After we used supervised algorithms in the first part, now we have considered an unsupervised problem, a clustering problem based on K-Means, and we will analyze the results of each cluster to identify the most profitable clients in our data set based on lead time and ADR. The first challenge that we encounter when we want to use clustering with K-means, is to determine the optimal number of clusters that we want to have as results. So first to determine the number of clusters, we used the Elbow method:

In [None]:
import sklearn.cluster as cluster

In [None]:
df_Short = df[['lead_time','adr']]

In [None]:
K=range(1,12)
wss = []
for k in K:
    kmeans=cluster.KMeans(n_clusters=k,init="k-means++")
    kmeans=kmeans.fit(df_Short)
    wss_iter = kmeans.inertia_
    wss.append(wss_iter)

In [None]:
mycenters = pd.DataFrame({'Clusters' : K, 'WSS' : wss})
mycenters

In [None]:
sns.scatterplot(x = 'Clusters', y = 'WSS', data = mycenters, marker="+")

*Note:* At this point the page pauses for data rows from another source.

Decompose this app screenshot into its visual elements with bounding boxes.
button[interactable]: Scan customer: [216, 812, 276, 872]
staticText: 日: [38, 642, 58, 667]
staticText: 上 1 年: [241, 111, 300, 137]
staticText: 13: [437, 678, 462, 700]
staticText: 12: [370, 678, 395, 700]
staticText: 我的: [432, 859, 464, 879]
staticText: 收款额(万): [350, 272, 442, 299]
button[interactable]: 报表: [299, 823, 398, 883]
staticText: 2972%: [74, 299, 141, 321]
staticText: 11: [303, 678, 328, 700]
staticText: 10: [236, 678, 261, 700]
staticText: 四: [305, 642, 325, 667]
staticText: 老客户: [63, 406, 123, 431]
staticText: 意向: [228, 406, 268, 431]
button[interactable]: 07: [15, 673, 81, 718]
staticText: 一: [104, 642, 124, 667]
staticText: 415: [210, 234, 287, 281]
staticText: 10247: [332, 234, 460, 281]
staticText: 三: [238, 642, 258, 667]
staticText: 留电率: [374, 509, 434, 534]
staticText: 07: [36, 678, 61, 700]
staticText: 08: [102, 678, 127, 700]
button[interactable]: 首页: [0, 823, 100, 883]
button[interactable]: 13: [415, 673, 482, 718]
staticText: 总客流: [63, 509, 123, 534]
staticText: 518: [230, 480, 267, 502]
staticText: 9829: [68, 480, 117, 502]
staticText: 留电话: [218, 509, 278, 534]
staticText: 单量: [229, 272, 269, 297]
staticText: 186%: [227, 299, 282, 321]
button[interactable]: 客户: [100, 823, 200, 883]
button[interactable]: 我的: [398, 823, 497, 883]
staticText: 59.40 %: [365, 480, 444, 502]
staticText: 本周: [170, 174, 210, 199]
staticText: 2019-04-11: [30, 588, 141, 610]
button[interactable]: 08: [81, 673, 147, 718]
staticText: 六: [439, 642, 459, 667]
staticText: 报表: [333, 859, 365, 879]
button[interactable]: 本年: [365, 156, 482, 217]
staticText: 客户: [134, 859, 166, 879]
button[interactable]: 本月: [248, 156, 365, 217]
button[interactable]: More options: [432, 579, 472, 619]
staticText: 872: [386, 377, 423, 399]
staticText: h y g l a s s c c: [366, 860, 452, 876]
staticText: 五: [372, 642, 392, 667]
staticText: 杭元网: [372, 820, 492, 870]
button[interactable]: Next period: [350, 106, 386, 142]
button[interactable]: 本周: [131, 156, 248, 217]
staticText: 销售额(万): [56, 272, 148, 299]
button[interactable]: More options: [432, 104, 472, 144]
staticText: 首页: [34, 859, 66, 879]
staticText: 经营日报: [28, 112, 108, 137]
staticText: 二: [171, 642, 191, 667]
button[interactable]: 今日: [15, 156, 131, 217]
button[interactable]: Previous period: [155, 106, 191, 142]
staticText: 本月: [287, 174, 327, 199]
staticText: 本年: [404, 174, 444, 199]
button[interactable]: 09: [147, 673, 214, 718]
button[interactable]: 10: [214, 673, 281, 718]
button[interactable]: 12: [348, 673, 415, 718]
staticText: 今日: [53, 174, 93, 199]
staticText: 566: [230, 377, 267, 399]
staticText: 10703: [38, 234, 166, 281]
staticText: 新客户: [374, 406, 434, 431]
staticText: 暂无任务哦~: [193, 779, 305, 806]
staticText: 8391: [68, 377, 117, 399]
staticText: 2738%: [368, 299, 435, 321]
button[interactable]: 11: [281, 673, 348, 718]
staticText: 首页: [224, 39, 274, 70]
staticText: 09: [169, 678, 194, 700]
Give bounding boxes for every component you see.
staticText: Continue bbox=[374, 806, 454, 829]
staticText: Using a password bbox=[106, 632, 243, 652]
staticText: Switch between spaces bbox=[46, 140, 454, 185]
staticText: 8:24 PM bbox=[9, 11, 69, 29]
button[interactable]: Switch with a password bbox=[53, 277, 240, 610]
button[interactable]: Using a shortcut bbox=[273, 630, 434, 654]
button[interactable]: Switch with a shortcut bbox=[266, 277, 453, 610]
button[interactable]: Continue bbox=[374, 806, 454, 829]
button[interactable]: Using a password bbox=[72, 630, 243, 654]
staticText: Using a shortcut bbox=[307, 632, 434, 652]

To determine the optimal number of clusters, one must select the value of k after which the distortion begins to decrease linearly. Thus, we conclude that the optimal number of clusters for the data is 4.
So we ran the k-means algorithm based on lead_time and ADR with a number of clusters equal to 4, and we displayed the cluster centers:

In [None]:
kmeans = cluster.KMeans(n_clusters=4 ,init="k-means++")

In [None]:
kmeans = kmeans.fit(df[['lead_time','adr']])

In [None]:
kmeans.cluster_centers_

In [None]:
df['Clusters'] = kmeans.labels_

Then we displayed the number of observations belonging to each cluster:

In [None]:
df['Clusters'].value_counts()

Finally we have displayed the clusters:

In [None]:
sns.lmplot(x="lead_time", y="adr",hue = 'Clusters',  data=df)
plt.ylim(0, 600)
plt.xlim(0, 800)
plt.show()

The clients with the lowest lead time and the highest ADR ie the clients that appear in the green cluster are considered to be the most profitable. While the red category shows the lowest ADR and the highest (least profitable) delivery time.
With regard to unsupervised learning in general - it is important to remember that this is largely a method of exploratory analysis - the goal is not necessarily to predict but rather to reveal information about data that may not have been taken into account before. For example, in our case after visualizing the graph, we can ask questions like: why some customers have a shorter delivery time than others? and are customers in certain countries more likely to match this profile? ect ...
These are all questions that the k-means clustering algorithm may not directly answer for us, but reducing the data into separate clusters provides a solid baseline to be able to ask questions like these.

**Conclusion**

In short, we learned three different ways to classify data using python for the supervised type (KNN, SVM, RL), and one for the unsupervised. We have found that, for the first type, KNN remains the best in terms of performance, for our case. And for the unsupervised, K-means allowed us to visualize the most profitable customers and the least profitable customers, based on the two variables lead_time (Number of days elapsed between the date of entry of the reservation in the PMS and the client arrival date) and adr (Average daily rate as defined by dividing the sum of all accommodation transactions by the total number of nights), and we used the result of this algorithm (which is under graph form) to ask specific questions about the variation in profitability of our customers, in order to give the hotel manager ideas to make their customers more profitable.
Overall, the ideal model chosen for machine learning very often depends on the problem. There will be some datasets where KNN could fail miserably, so it is good to implement all the other models, for each problem, in order to judge the performance of each and choose the best model to adopt.
It all comes down to specifying the variables to be processed, and choosing the right machine learning model.